Noi non amiamo i nostri figli

Non c’è altra spiegazione. Se uno su cinque di loro prima dei 24 anni è bruciato, non studia  non lavora, significa che in fondo ci va bene così. Perché quando le cose non ci stanno bene davvero abbiamo reazioni diverse.

Anche se ci urtano l’auto al parcheggio abbiamo reazioni diverse, più forti, abbiamo reazioni. Anche se ci rubano il cellulare. Ma se rubano la vita ai nostri figli la prendiamo con una calma olimpica. Perché? Per la solo ragione per cui si prendono le disgrazie con una calma olimpica: sono disgrazie altrui.

Sociologi, psicologi, statistici, dannatevi a trovare una spiegazione diversa. Ma lo farete inutilmente, perché la spiegazione è questa.

I cosiddetti “Neet”, giovani tra i 15 ed i 24 anni impiegati «Not in employment. Education or Traning», cioè sulle panchine ai bordi del campo della vita, sono in Italia il 19,9%, la maggior percentuale d’Europa.

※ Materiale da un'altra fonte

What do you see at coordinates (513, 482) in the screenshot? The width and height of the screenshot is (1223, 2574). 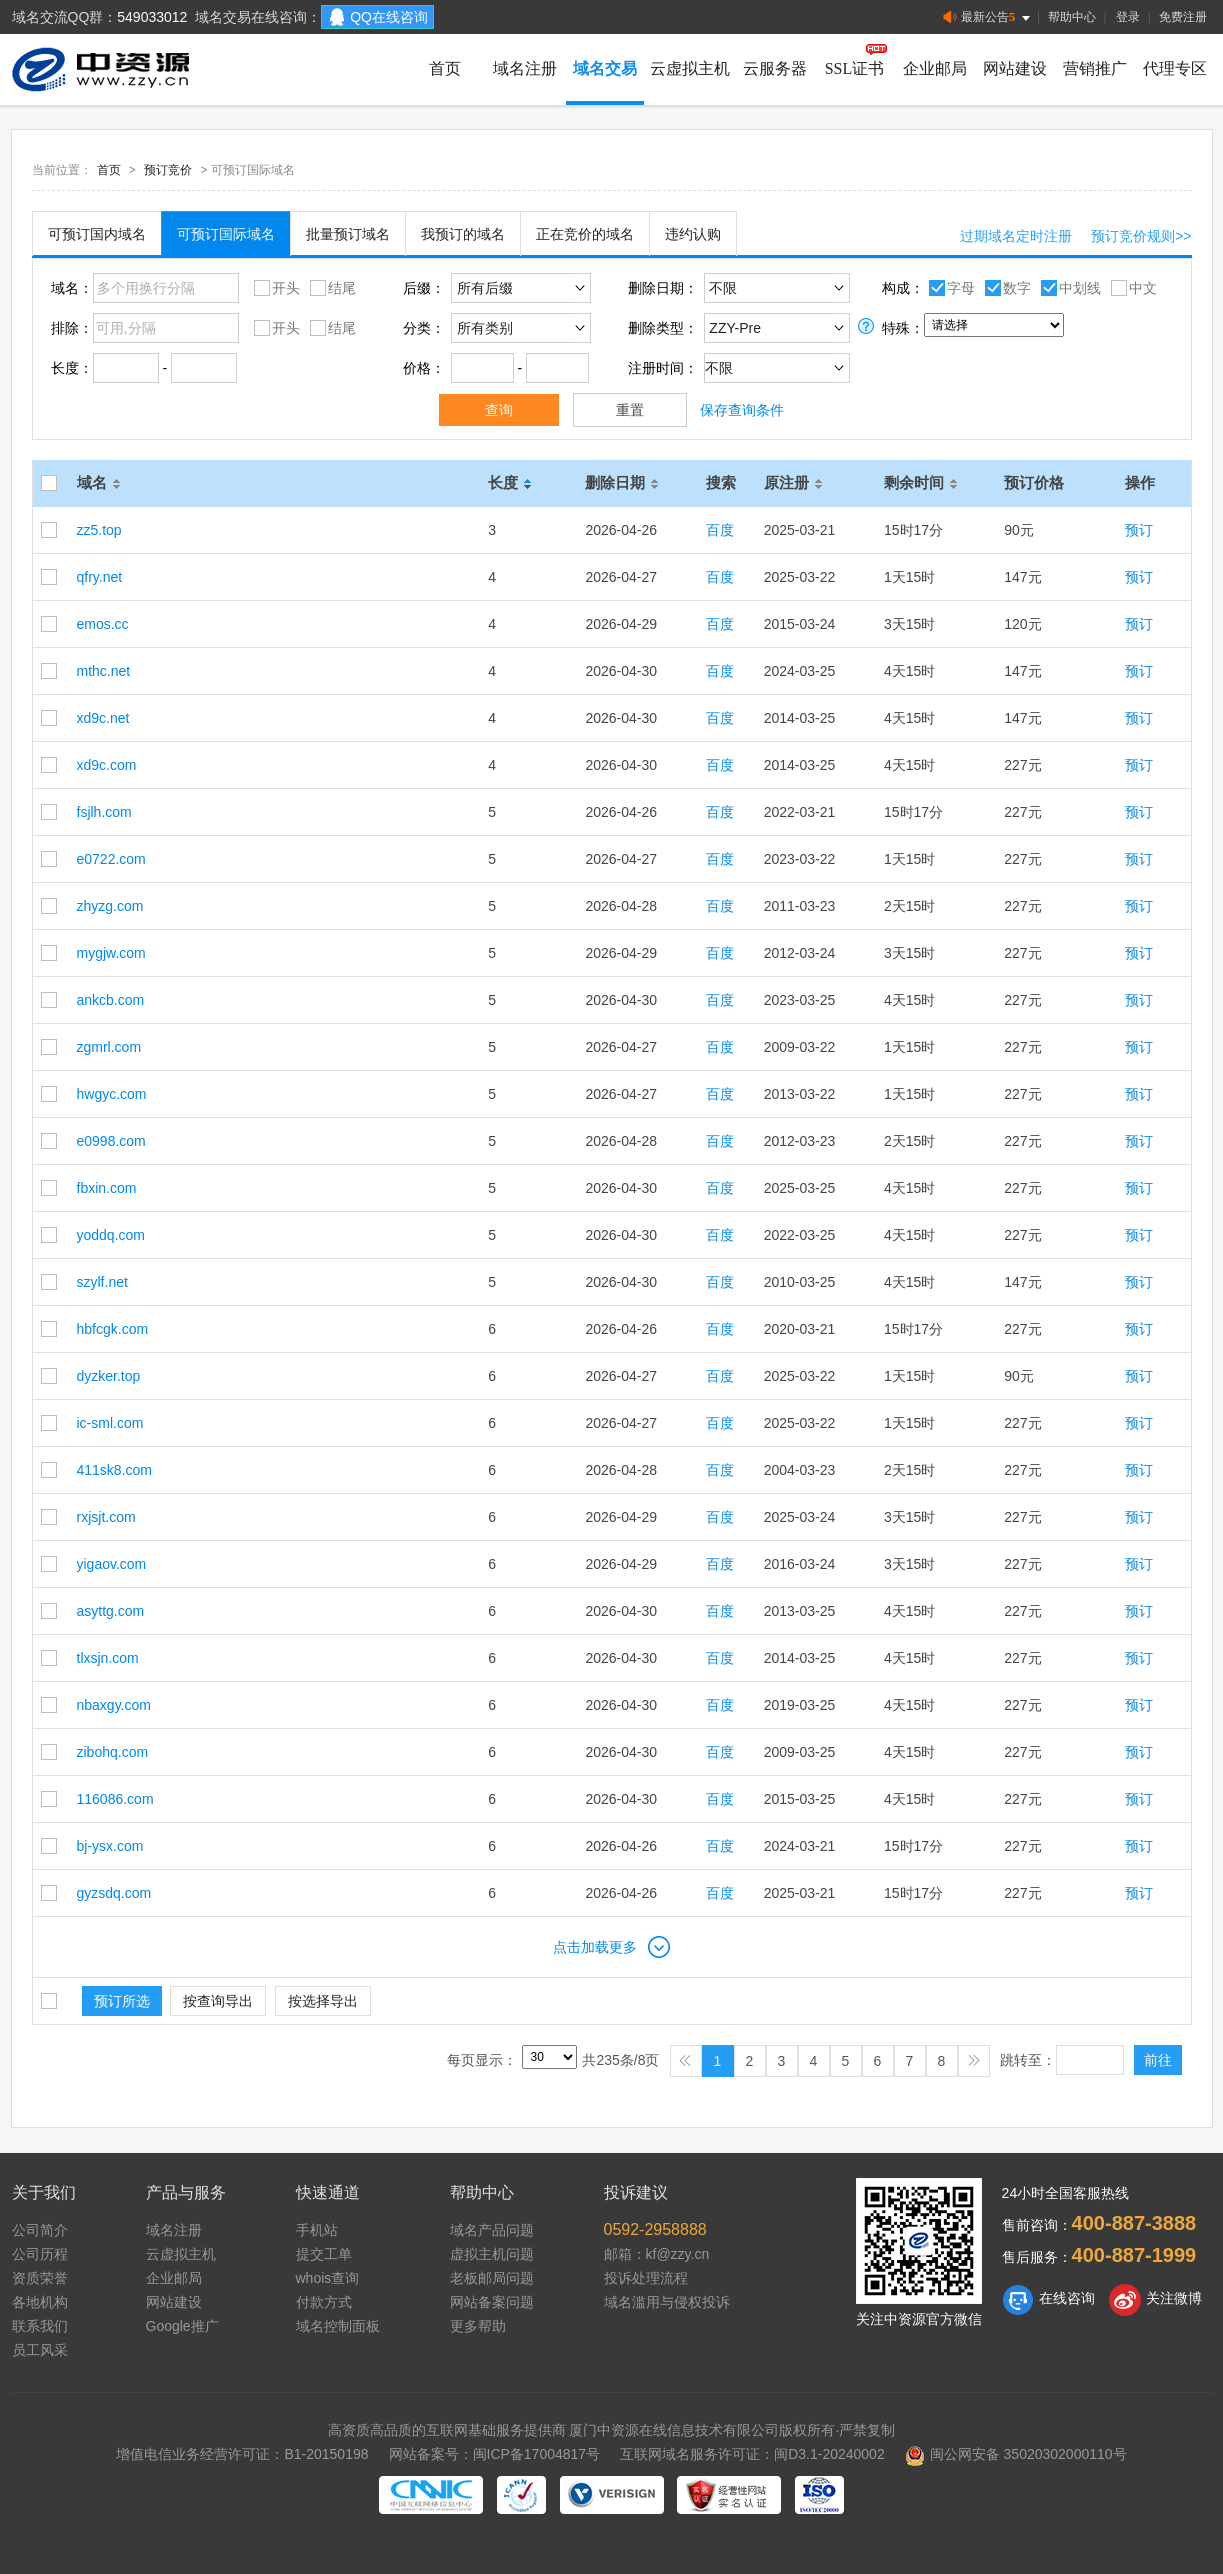 I see `长度` at bounding box center [513, 482].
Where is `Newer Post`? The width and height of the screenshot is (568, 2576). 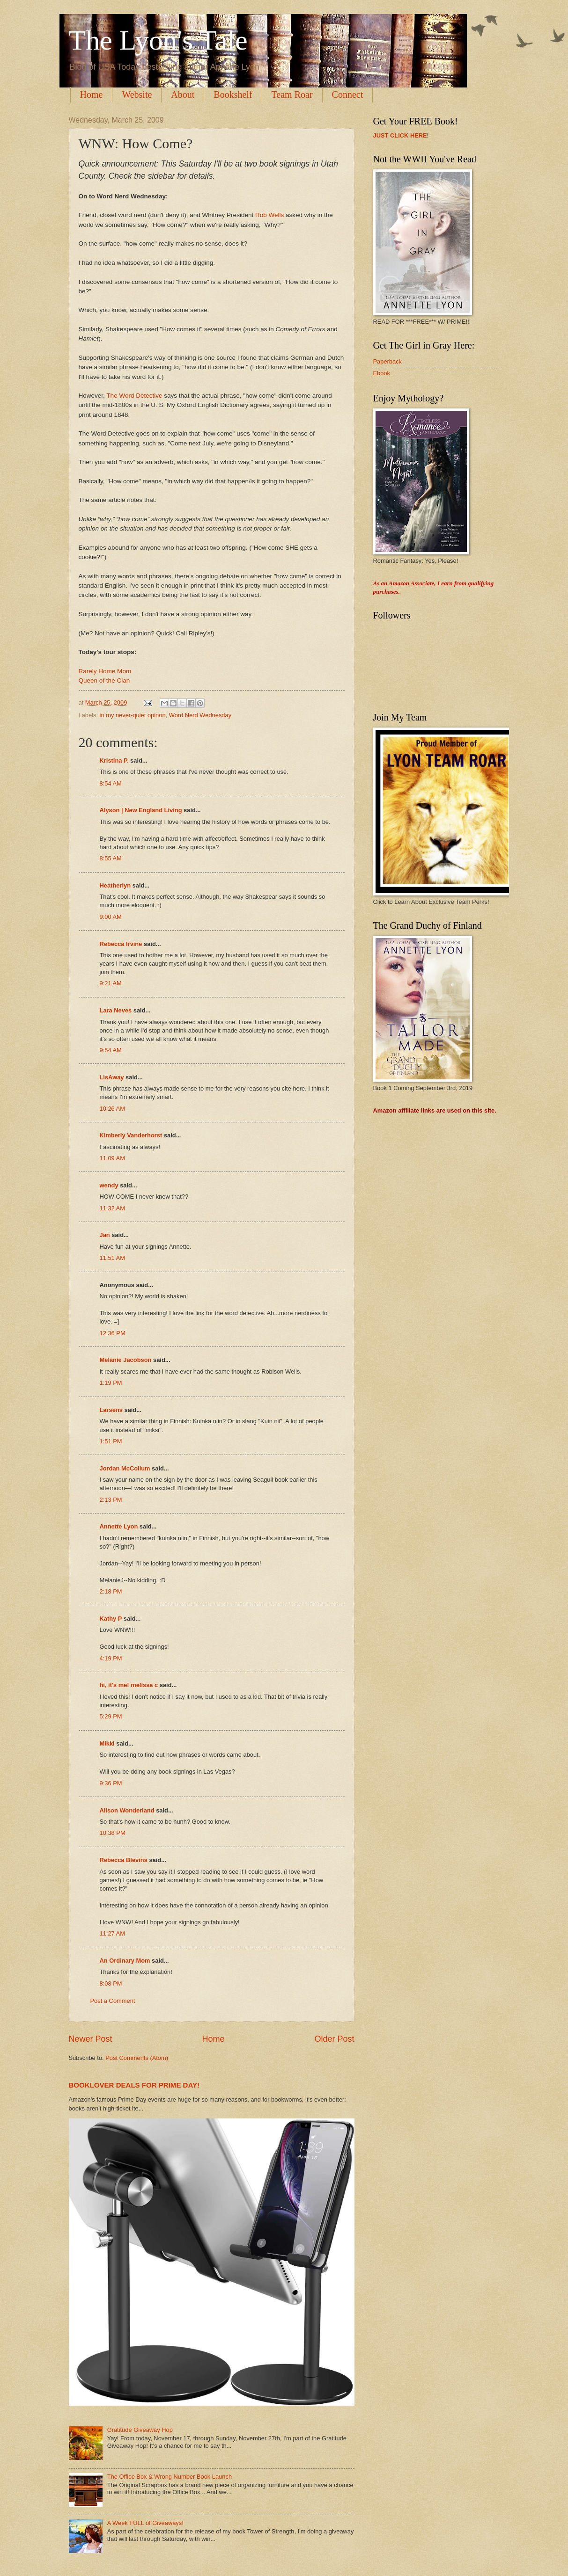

Altro bel primato nazionale è quello dell’aumento della popolazione in condizione di povertà, cresciuta al 11,9%. Questo solo dato dovrebbe far dimettere immediatamente un’intera classe politica. Un aumento della povertà si è visto solo in Estonia e in Romania.

Altro dato: la media di occupati rispetto alla popolazione in età lavorativa è in Italia del 57,7%, la media Ocse è quasi 10 punti superiore.

Si parla di una “pensione di garanzia” per i giovani. Una cosa da far rabbrividire, un ossimoro stolto e criminale. I giovani con stipendi ridicoli e altalenanti non devono esistere, altro che pensare a come far loro la carità. Vergognatevi. Il lavoro va pagato e difeso: sindacato dove sei?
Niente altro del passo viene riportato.